Ainda hoje

Isso mesmo, a afirmação retrata a situação de pessoas negras no Brasil que, ainda hoje, precisam lutar duramente contra ataques gratuitos e discriminatórios. Só traz mais conforto para quem sofre na pele o problema é que, felizmente, são poucos babacas que insistem em praticar estes crimes. O Dia da Consciência Negra, celebrado ontem, traz à tona um assunto que esteve em evidência nos últimos dias: o caso de injúria racial contra um segurança no clássico entre Cruzeiro e Atlético, no Mineirão. Registro lamentável logo na nossa Minas Gerais, que tem um cultura tão rica envolvendo os afrodescendentes. Que a punição aplicada aos autores se torne exemplo. É o mínimo que se espera.

Exemplo negativo

E o mau exemplo não poderia vir de um local tão apropriado. Da maior Casa Legislativa do País, que representa cada brasileiro, mas há muito deixou  e ser modelo  para o povo ou, talvez, nunca tenha sido. O episódio envolvendo o deputado Coronel Tadeu (PSL/SP) que, em um ato de loucura, arrancou um cartaz em uma exposição sobre racismo na Câmara, na tarde desta terça-feira, 19. Questionado, disse que não se arrependeu porque a Polícia Militar é que foi atacada. Na imagem, um policial de arma na mão e um rapaz negro estendido no chão, com a camisa do Brasil e algemado, com a frase: "O genocídio da população negra". Com certeza nem o mais severo dos militares teria a cabeça tão pequena e uma atitude tão violenta. É apenas o retrato das pessoas que os brasileiros escolhem para representá-los.

 É maravilhosa?

Sim, senhor. Foi o que ele respondeu ao ser questionado após a reação imediata de deputados que o acusaram de racista. Foi quando se defendeu elogiando a exposição e negando qualquer tipo de preconceito. Disse que a mostra é maravilhosa, mas que era inaceitável em meio a tanta foto magnífica se permitir uma agressão contra a Polícia Militar. Como assim? Por acaso havia alguma mentira ali?

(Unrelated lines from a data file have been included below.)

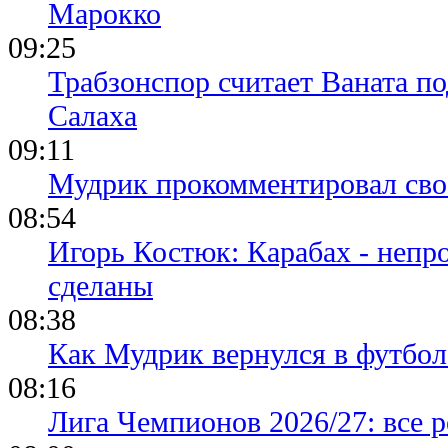
Марокко
09:25
Трабзонспор считает Ваната п
Салаха
09:11
Мудрик прокомментировал свое
08:54
Игорь Костюк: Карабах - непр
сделаны
08:38
Как Мудрик вернулся в футбол
08:16
Лига Чемпионов 2026/27: все р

Não é sabido que os negros sofrem discriminação? Não é só no supermercado, cinema, shoppings e estádios, não, deputado. Não se pode generalizar, mas nas abordagens policiais também. E não adianta sapatear! A verdade não pode doer, e sim alertar.

Vai furar?

Como era comentado e esperado, o presidente Jair Bolsonaro assinou a carta de desfiliação do PSL, partido pelo qual se elegeu. O documento já foi entregue ao partido e à Justiça Eleitoral, abrindo caminho para que ele possa assumir a presidência da sigla que, ao lado de aliados, decidiu fundar, a Aliança pelo Brasil. A reunião para o lançamento do partido está agendada para amanhã em Brasília. E a pergunta que não quer calar é: conseguirá o presidente assinaturas suficientes e furar a fila? A saber, nem todos concordam com a medida do presidente e há dezenas de pedidos esperando por um ok da Justiça Eleitoral.

A criação

A confusão com o PSL começou ainda no mês passado, quando Bolsonaro soube que estava sendo filmado e disse a um apoiador que Bivar estava "queimado". A partir do babado, a situação rapidamente se deteriorou até que Bolsonaro e seus aliados anunciaram a criação do novo partido, apenas na semana passada. Só tem um problema: o presidente não deve ter pensado em governadores, prefeitos e muitos deputados do mesmo partido que o apoiaram Brasil afora. Permanecerão na legenda ou seguem os passos do chefe maior?  Pelo visto, haverá um racha, pois muitos não estão nada satisfeitos.

Próximos

Em Minas Gerais, por exemplo, onde teve apoio maciço, fez prefeitos, vereadores e deputados. O nome de maior destaque é o do ministro do Turismo, Marcelo Álvaro, alvo de investigações por suspeita de candidaturas laranja. Ele ainda não sinalizou se acompanhará o presidente. Em Divinópolis, o principal representante da sigla é o empresário Fernando Malta, que tem o nome cotado para disputar a Prefeitura no ano que vem. Ele disse à coluna que ainda não se decidiu, mas independente de partido, apoia Jair Bolsonaro. A decisão mostra que Malta tem uma ideologia política e não partidária, o que em minha opinião é a conduta correta.